Beate Scheffler aus dem Beraterteam der Patientenstiftung in Dortmund weiß, worum es geht. Theresia Mair (Name geändert) will ihre Vorsorgedokumente aktualisieren lassen. In der Vorsorgevollmacht ist eingetragen, dass ihr Patenkind als Bevollmächtigte wichtige Dinge für sie regeln darf, sollte sie einmal durch Krankheit geschäftsunfähig werden. Die Änderung ist Routinearbeit für die Beraterin. Es geht nur um eine Namensänderung. “Mein Patenkind hat wieder ihren Mädchennamen angenommen”, sagt die Rentnerin. Scheffler will ihr die geänderte Vorsorgevollmacht zum Unterschreiben zuschicken.
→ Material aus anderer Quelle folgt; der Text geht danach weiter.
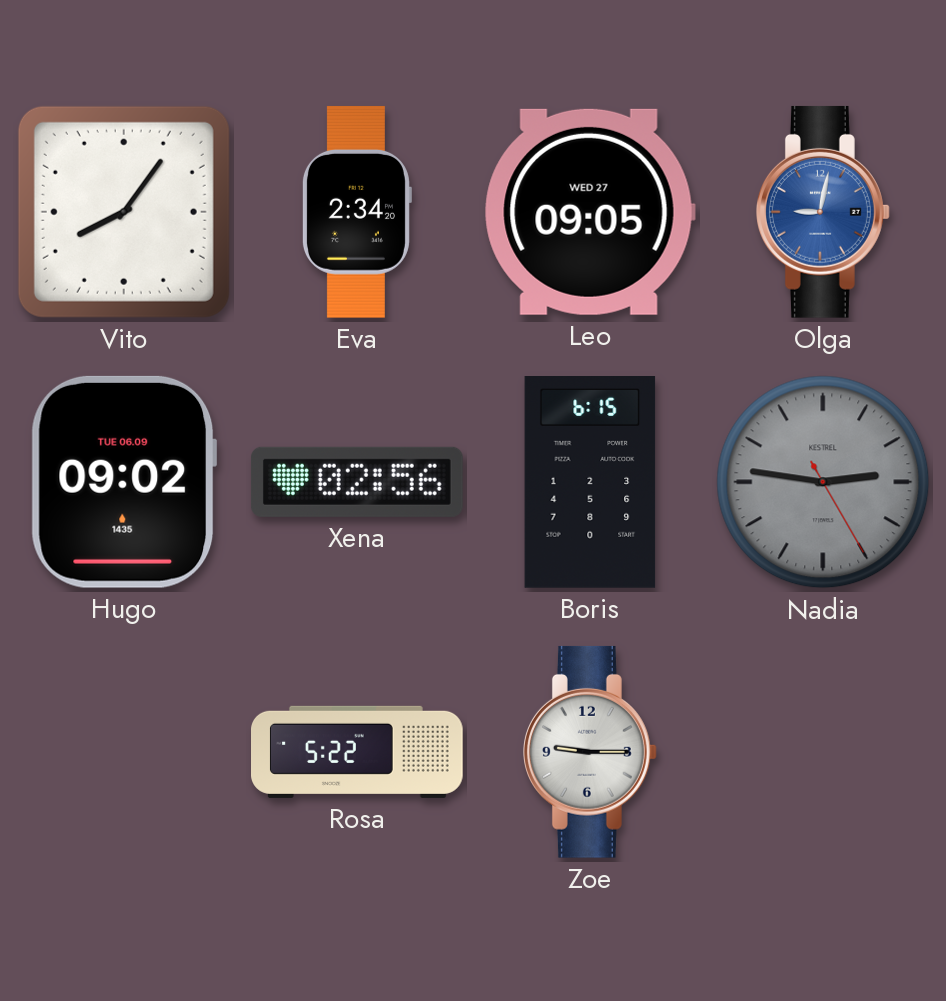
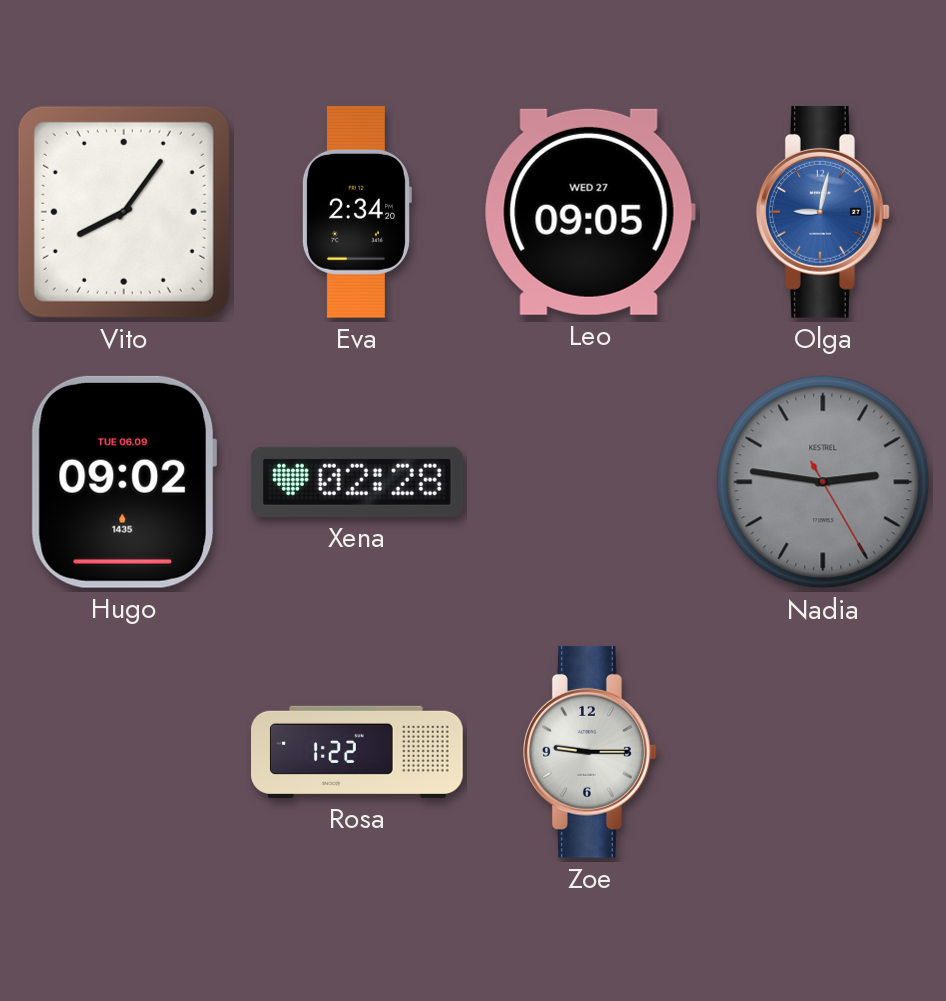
Xena: 02:56 -> 02:28
Boris: 6:15 -> none
Rosa: 5:22 -> 1:22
Im Hintergrund schwelt aber noch etwas anderes. Die Beraterin ist gespannt, was die 77-Jährige in München Neues über die Pflegekraft ihrer 92 Jahre alten Cousine berichten kann. Bei der sind Theresia Mair und ihr Bruder Bevollmächtigte. Bei der Cousine hat es Ärger gegeben. “Die Pflegekraft wollte die Vorsorgevollmacht bei Mairs Cousine ändern lassen und sich selbst als Bevollmächtigte einsetzen lassen”, sagt Scheffler zur Vorgeschichte. Das dürfe sie natürlich nicht.
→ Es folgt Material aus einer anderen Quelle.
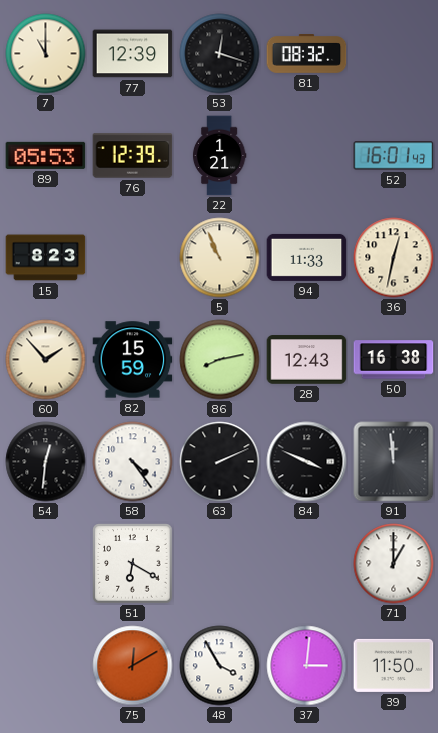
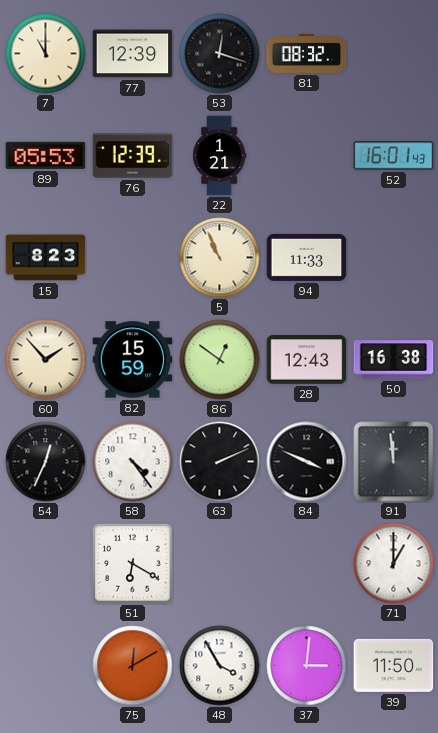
36: 12:32 -> none
86: 8:13 -> 12:51
54: 12:31 -> 12:34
Also fragt Beraterin Scheffler nach. “Was macht denn die Pflegekraft ihrer Cousine?” “Ach, die ist entlassen”, antwortet Theresia Mair trocken. Das Problem gelöst? Das Gespräch beendet? Nicht ganz. Es gibt bereits eine neue Pflegekraft. Die hat der Bruder von Theresia Mair eingestellt. Darf er. Er ist ja auch Bevollmächtigter seiner Cousine. Die neue Pflegekraft will aber nicht so, wie Theresia Mair das gerne hätte. Die Pflegerin will nicht, dass sie zu Besuch kommt. Beate Scheffler verspricht, den Stiftungsanwalt einzuschalten, damit die Besuche wieder klappen.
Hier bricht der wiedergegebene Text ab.